ヴァージン・ホミサイズ
作:西田三郎「第9話」 ■ことの次第
教師と生徒が肛門で繋がって校舎の屋上から落ちて死んだのである。
学校は大騒ぎになった。
あたしの学校は結構なお嬢さん学校で有名だったので、学校側としては何とかこの事件を隠蔽するのに躍起だった。理事長だかなんだかが大物で、警察にもマスコミにも顔が効いたらしく、この事件が派手に報道されることはなかった。結構な大事件だと思うのだが、まあ世間ではそういうものなのだろう。とにかく学校側はこの事件を手っ取り早く片づけたかったようなので、伊東と藤田は飛び降り心中をしたか(肛門でつながったままで?)、もしくは誤って屋上から落下したのではないか、というたいへんおざなりな結論で纏められてしまった。
殺人だなんて、誰も考えなかったらしい。
あたしは何だか拍子抜けしていた。宮本も同じだったようだ。
しかし、こういう件は学校がそれを隠そうとすればするほど、生徒達の間ではあっという間に根も葉もない噂が広がっていく。教師が生徒と性交渉中に、しかも肛門性交中に屋上から落ちた。それだけで随分笑える話ではないだろうか。
あたしはクラスメイトたちがいろんな噂をしているのを耳にした。
地面に激突した瞬間、伊東の性器がポキンと折れたという話。
藤田の肛門には伊東の性器ではなく大人の玩具が入っていたという話。
二人とも全裸で死んでいたという話。
司法解剖の際、あまりにも二人がしっかり結合していたため、引き離すのに苦労したという話。
最後の噂は本当かも知れない。
一応、学校の礼拝堂で伊東と藤田の追悼集会のようなものも行われた。
うちのクラスの学級委員長が、涙ながらに藤田への別れの言葉を読み上げた。
「藤田さん……聞いていますか。あなたの居なくなったわたしたちのクラスは、まるで明かりが消えてしまったみたいです。耳を澄ませば、あなたのあの明るい笑い声が聞こえてきそうな気がします……誰も、あなたのように笑うことはできませんでした。誰も、あなたのように笑い声だけで周囲を明るくすることは出来ませんでした。……もう2度とわたしたちは……あなたの笑い声を聞くことができないのですね……天国の藤田さん……今、あなたは天国で笑っていますか?多分あなたのことですし、天国に居る伊東先生やその他いろいろな人々を、あの笑い声で楽しい気分にさせていることでしょうね。藤田さん、寂しいですけどお別れです。さようなら。あなたのことは絶対忘れません」
読み終わると同時に、学級委員長はその場に泣き崩れた。
「ねえ」隣に座っていた宮本があたしに耳打ちした「あいつが藤田と話してるとこ、見たことある?」
「……ないよね」あたしは答えた。
「で、どう考えても伊東も藤田も、天国にはいないよね」
「……さあ、どうだか」
わたしたちは笑いを堪えるのに必死だった。
礼拝堂をぐるっと見回すと……いたるところであたしたちのように笑いを堪えている生徒が目についた。先生たちは皆、ぐったりしていた。あのお爺ちゃんの歴史の先生だけが、いつもと同じだった。

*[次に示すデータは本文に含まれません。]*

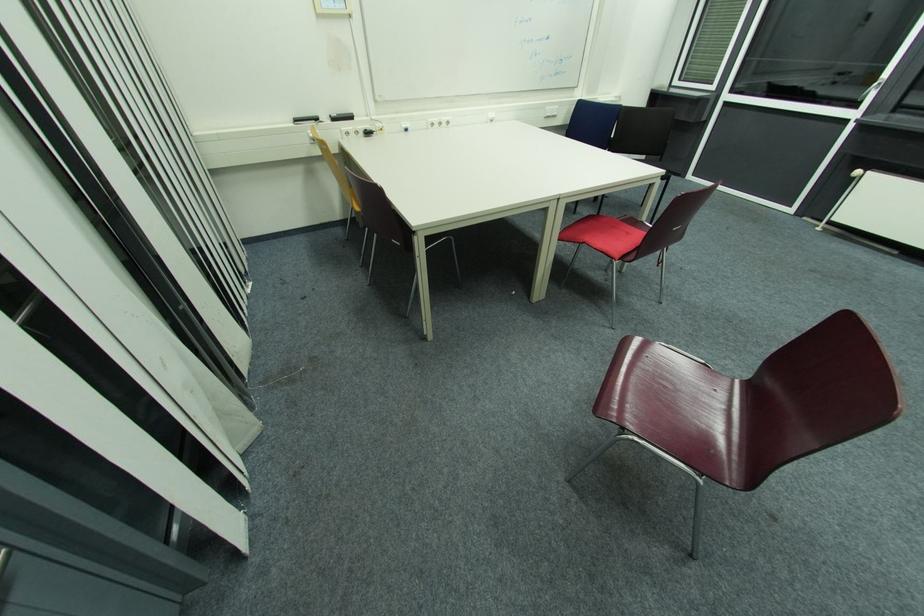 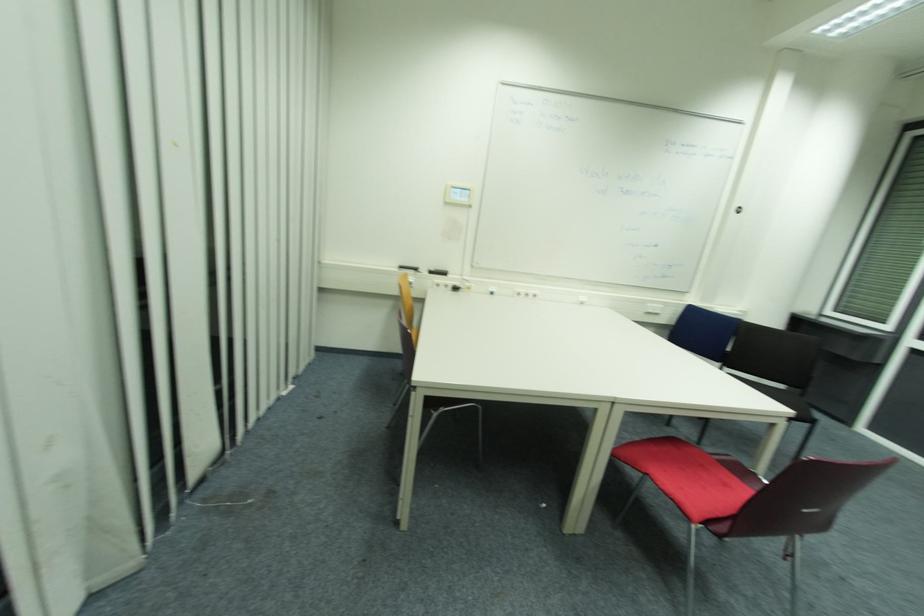 Question: I am providing you with two images of the same scene from different viewpoints. Which of the following objects are not visible in image2?

Choices:
 (A) black whiteboard eraser
 (B) red chair sitting surface
 (C) white power outlet
 (D) none of these

Answer: (D) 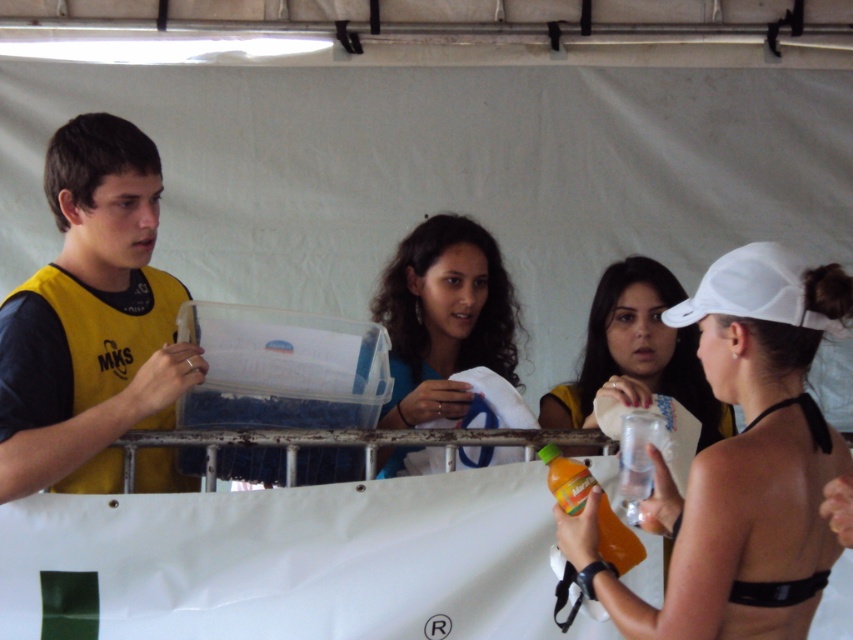 You are standing at the position of the person with the yellow vest. Which of the two points, point (22, 477) or point (759, 300), is closer to you?

Point (22, 477) is closer to you because it is further to the viewer than point (759, 300).

Based on the photo, based on the scene described, which object has a smaller width between the yellow fabric shirt at left and the matte white cap at center?

The yellow fabric shirt at left has a lesser width compared to the matte white cap at center, so the yellow fabric shirt at left is smaller in width. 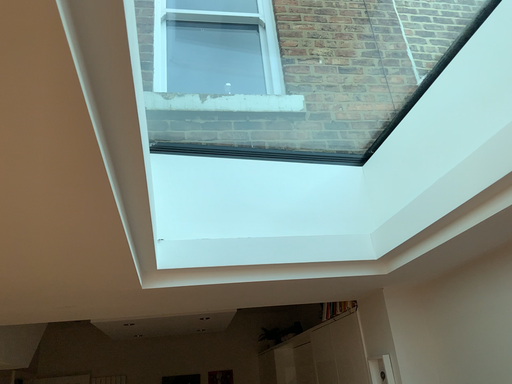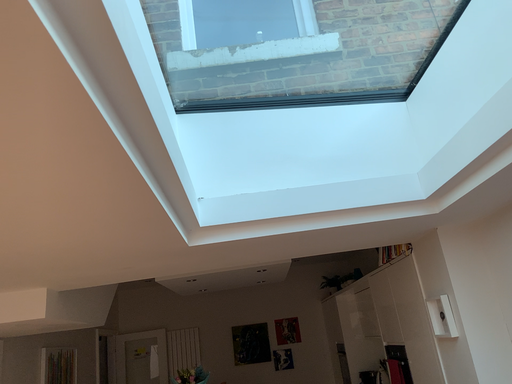 Question: How did the camera likely rotate when shooting the video?

Choices:
 (A) rotated right
 (B) rotated left

Answer: (B) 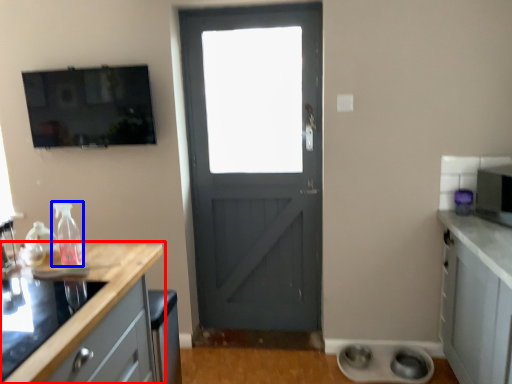 Question: Which object is closer to the camera taking this photo, countertop (highlighted by a red box) or bottle (highlighted by a blue box)?

Choices:
 (A) countertop
 (B) bottle

Answer: (A) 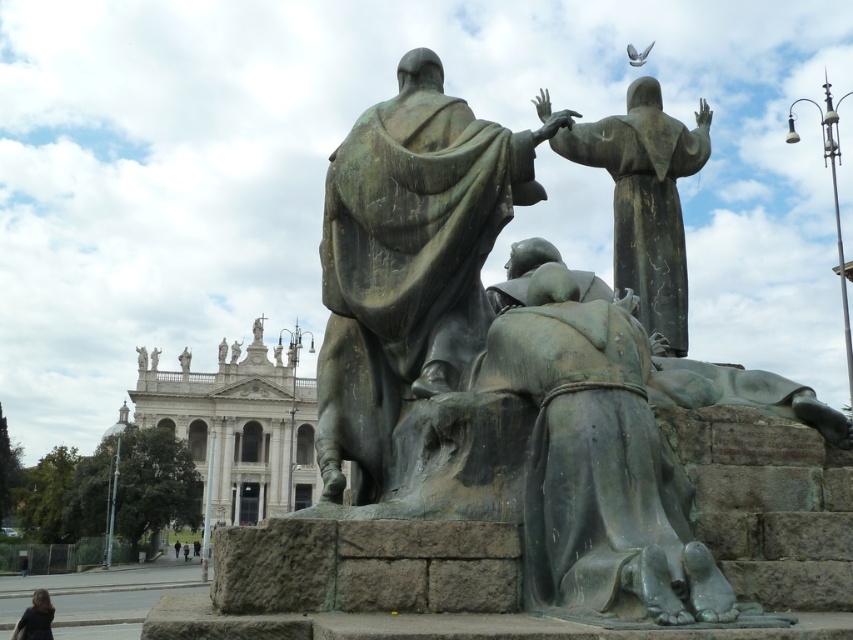 Consider the image. You are a tour guide giving a virtual tour of the plaza. You want to direct visitors to the bronze statue at center. Using the coordinate system where the bottom left corner is the origin, can you confirm if the statue is closer to the top or bottom of the image?

The bronze statue at center is located at point (408, 260). Since the y coordinate is 0.479, which is less than 0.5, it is closer to the bottom of the image. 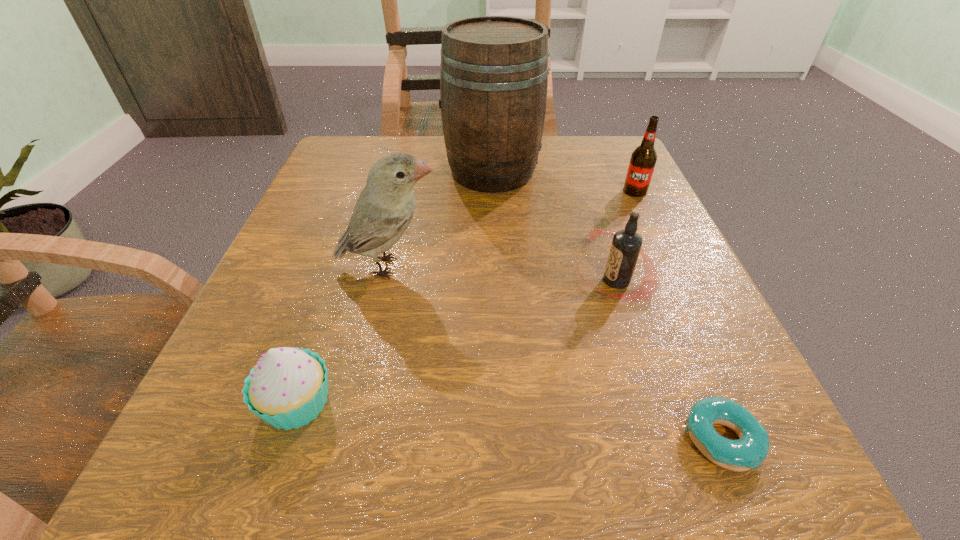 In the image, there is a desktop. At what (x,y) coordinates should I click in order to perform the action: click on vacant area at the right edge. Please return your answer as a coordinate pair (x, y). Looking at the image, I should click on (609, 209).

Image resolution: width=960 pixels, height=540 pixels. What are the coordinates of `free spot at the far left corner of the desktop` in the screenshot? It's located at (357, 168).

Where is `vacant area at the near left corner of the desktop`? This screenshot has height=540, width=960. vacant area at the near left corner of the desktop is located at coordinates (280, 477).

Find the location of a particular element. This screenshot has width=960, height=540. free spot at the far right corner of the desktop is located at coordinates (607, 151).

Locate an element on the screen. free space between the second tallest object and the left root beer is located at coordinates (502, 274).

I want to click on free space that is in between the tallest object and the bird, so click(441, 219).

Locate an element on the screen. The width and height of the screenshot is (960, 540). empty location between the cupcake and the second tallest object is located at coordinates 343,335.

The height and width of the screenshot is (540, 960). Identify the location of free space between the farther root beer and the cider. 564,181.

Find the location of a particular element. This screenshot has width=960, height=540. free space between the second shortest object and the farther root beer is located at coordinates (466, 297).

The width and height of the screenshot is (960, 540). Find the location of `vacant space that's between the second shortest object and the shortest object`. vacant space that's between the second shortest object and the shortest object is located at coordinates (509, 421). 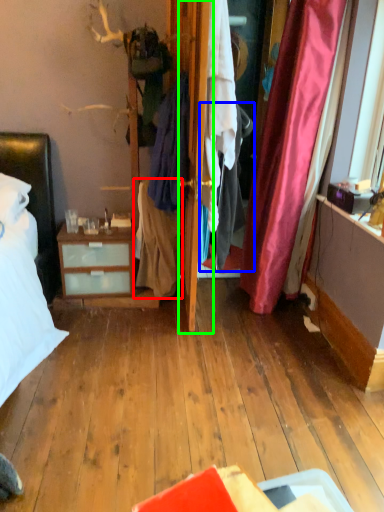 Question: Which object is the closest to the clothing (highlighted by a red box)? Choose among these: clothing (highlighted by a blue box) or door (highlighted by a green box).

Choices:
 (A) clothing
 (B) door

Answer: (A) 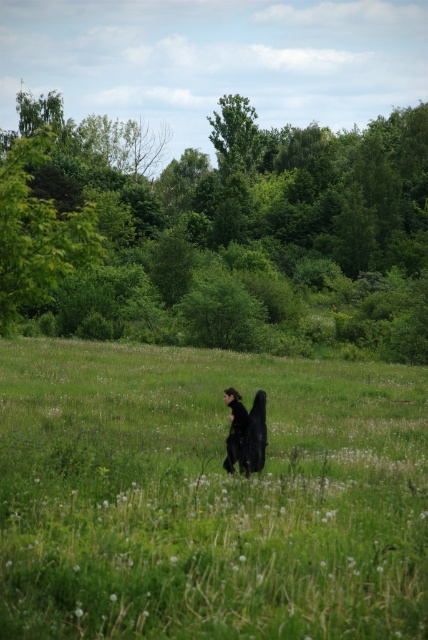 Who is shorter, green grass at center or green leafy tree at center?

With less height is green grass at center.

Is point (339, 371) closer to camera compared to point (344, 198)?

Yes, it is.

This screenshot has height=640, width=428. What do you see at coordinates (208, 497) in the screenshot?
I see `green grass at center` at bounding box center [208, 497].

Where is `green grass at center`? green grass at center is located at coordinates (208, 497).

Describe the element at coordinates (208, 497) in the screenshot. Image resolution: width=428 pixels, height=640 pixels. I see `green grass at center` at that location.

Between green grass at center and green leafy tree at left, which one appears on the left side from the viewer's perspective?

green leafy tree at left

Describe the element at coordinates (208, 497) in the screenshot. The width and height of the screenshot is (428, 640). I see `green grass at center` at that location.

Find the location of `green grass at center`. green grass at center is located at coordinates (208, 497).

Can you confirm if green leafy tree at center is wider than green leafy tree at left?

Yes.

Does green leafy tree at center have a lesser height compared to green leafy tree at left?

Incorrect, green leafy tree at center's height does not fall short of green leafy tree at left's.

Looking at this image, who is more distant from viewer, (x=42, y=209) or (x=89, y=260)?

The point (x=89, y=260) is more distant.

Find the location of `green leafy tree at center`. green leafy tree at center is located at coordinates (222, 232). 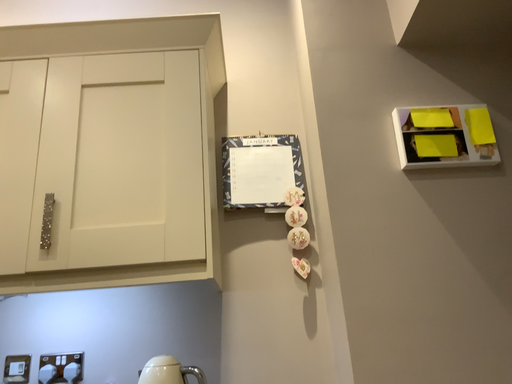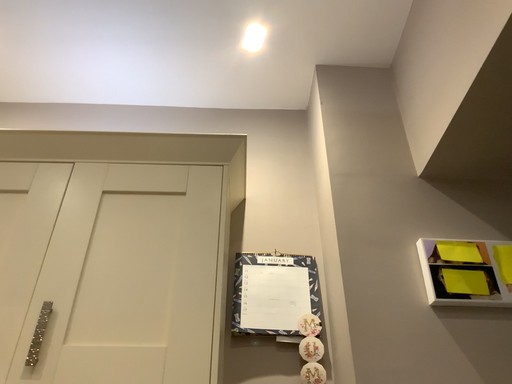 Question: How did the camera likely rotate when shooting the video?

Choices:
 (A) rotated downward
 (B) rotated upward

Answer: (B) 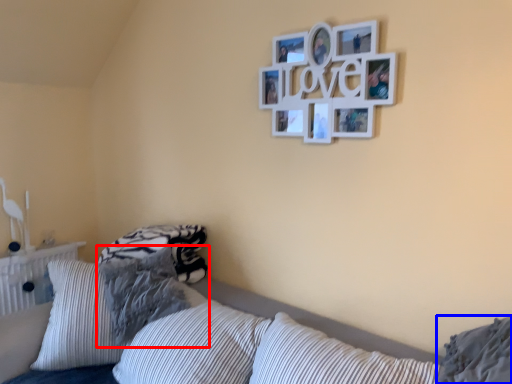 Question: Which object appears closest to the camera in this image, pillow (highlighted by a red box) or pillow (highlighted by a blue box)?

Choices:
 (A) pillow
 (B) pillow

Answer: (B) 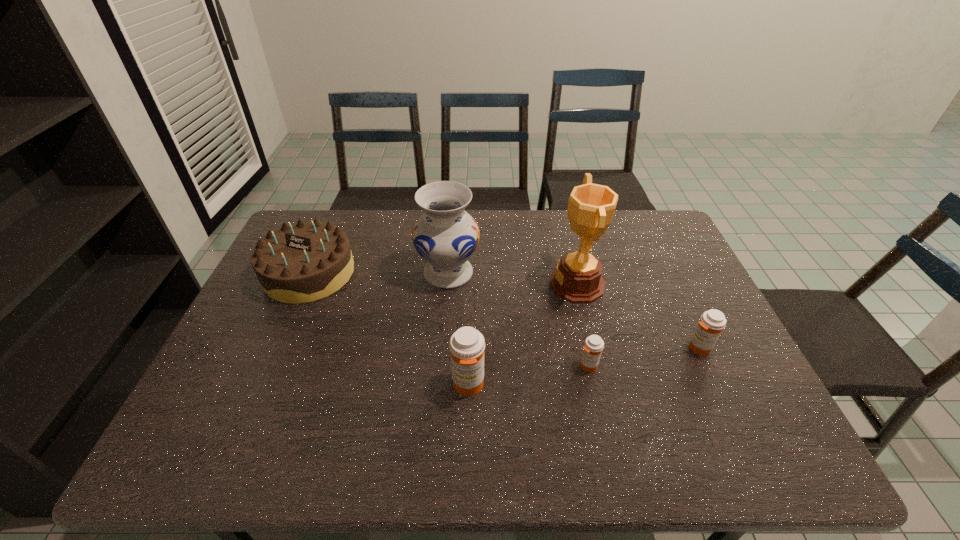 Where is `free space located on the left of the shortest object`? This screenshot has width=960, height=540. free space located on the left of the shortest object is located at coordinates (490, 366).

The image size is (960, 540). Identify the location of vacant space located on the left of the rightmost object. (639, 348).

The width and height of the screenshot is (960, 540). In order to click on vacant space situated on the front of the vase in this screenshot , I will do `click(442, 355)`.

This screenshot has height=540, width=960. In order to click on free region located on the front-facing side of the award in this screenshot , I will do `click(416, 284)`.

Locate an element on the screen. free space located 0.380m on the front-facing side of the award is located at coordinates (422, 284).

This screenshot has height=540, width=960. I want to click on free space located 0.310m on the front-facing side of the award, so click(445, 284).

Identify the location of free region located 0.290m on the front-facing side of the birthday cake. (257, 393).

Identify the location of object that is positioned at the far edge. The image size is (960, 540). (300, 263).

Locate an element on the screen. This screenshot has height=540, width=960. object that is at the near edge is located at coordinates (467, 345).

You are a GUI agent. You are given a task and a screenshot of the screen. Output one action in this format:
    pyautogui.click(x=<x>, y=<y>)
    Task: Click on the object located at the left edge
    
    Given the screenshot: What is the action you would take?
    pyautogui.click(x=300, y=263) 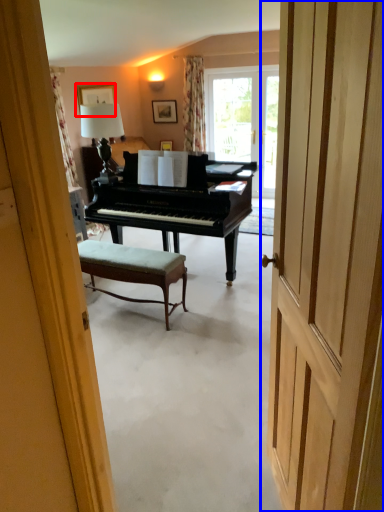 Question: Which object is closer to the camera taking this photo, picture frame (highlighted by a red box) or door (highlighted by a blue box)?

Choices:
 (A) picture frame
 (B) door

Answer: (B) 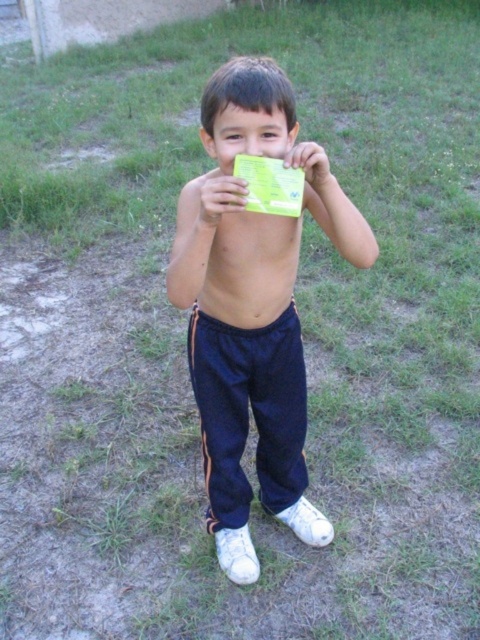 Question: Does navy blue track pants at center come behind smooth skin face at center?

Choices:
 (A) no
 (B) yes

Answer: (A)

Question: Does navy blue track pants at center have a greater width compared to smooth skin face at center?

Choices:
 (A) no
 (B) yes

Answer: (B)

Question: Is navy blue track pants at center thinner than smooth skin face at center?

Choices:
 (A) yes
 (B) no

Answer: (B)

Question: Which of the following is the closest to the observer?

Choices:
 (A) smooth skin face at center
 (B) navy blue track pants at center

Answer: (B)

Question: Among these objects, which one is farthest from the camera?

Choices:
 (A) navy blue track pants at center
 (B) smooth skin face at center

Answer: (B)

Question: Which point is farther to the camera?

Choices:
 (A) navy blue track pants at center
 (B) smooth skin face at center

Answer: (B) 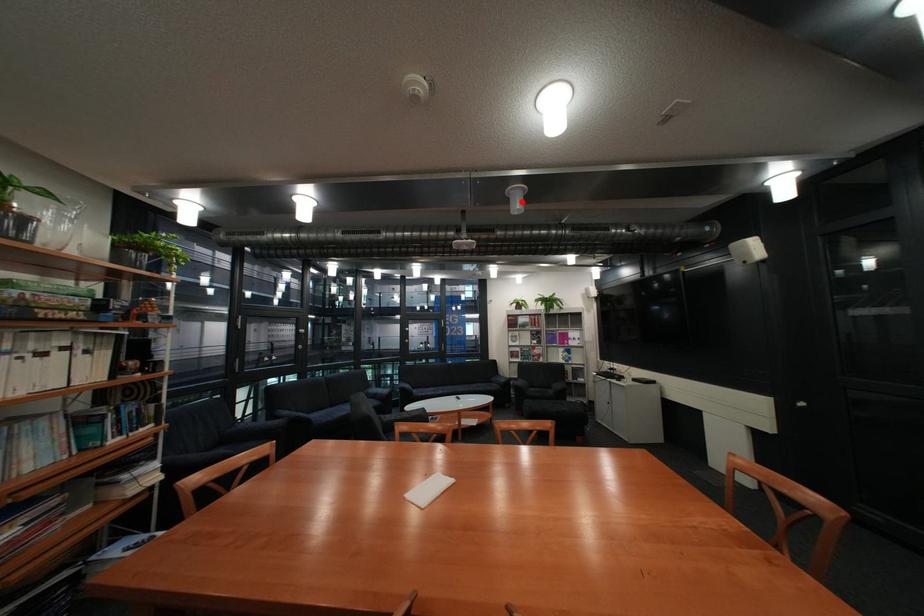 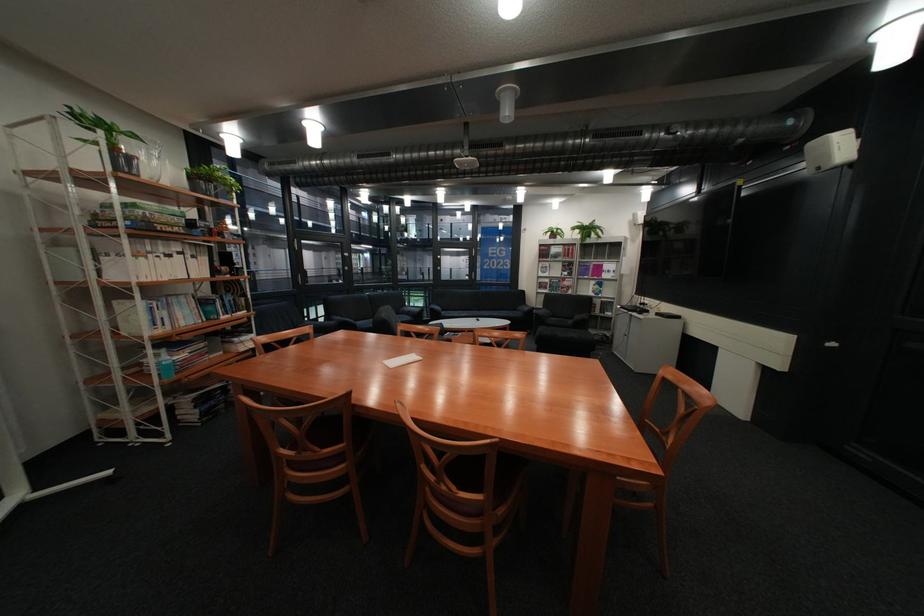 Question: I am providing you with two images of the same scene from different viewpoints. A red point is shown in image1. For the corresponding object point in image2, is it positioned nearer or farther from the camera?

Choices:
 (A) Nearer
 (B) Farther

Answer: (B) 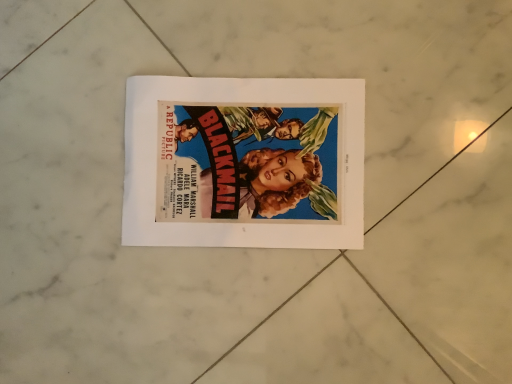 Where is `blank area beneath matte paper poster at center (from a real-world perspective)`? The width and height of the screenshot is (512, 384). blank area beneath matte paper poster at center (from a real-world perspective) is located at coordinates (241, 165).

学校はこの事件があたしたち生徒の精神に悪影響を与えることを怖れて(PTSDとか、そういうやつ?)医務室にスクールカウンセラーを常駐させた。スクールカウンセラーは女優の中谷美紀に似た美人で、話も面白かった。だから授業をサボりたい奴は、みんな彼女の部屋を訪れるようになった。
そしてしばしカウンセラー女史と雑談をするのだ。
あたしも宮本も、別々にだけどカウンセラーのところに行って授業をサボった。
あたしは結構楽しかったけど、宮本はなんか不満げだった。
「なんか、ああいうカウンセラーとかって、人をカタに填めたがるのよね」
宮本はそう言った。
宮本が彼女を殺さないか、心配になった。彼女ならやりかねない。
しかし幸い、そんなことは起こらなかった。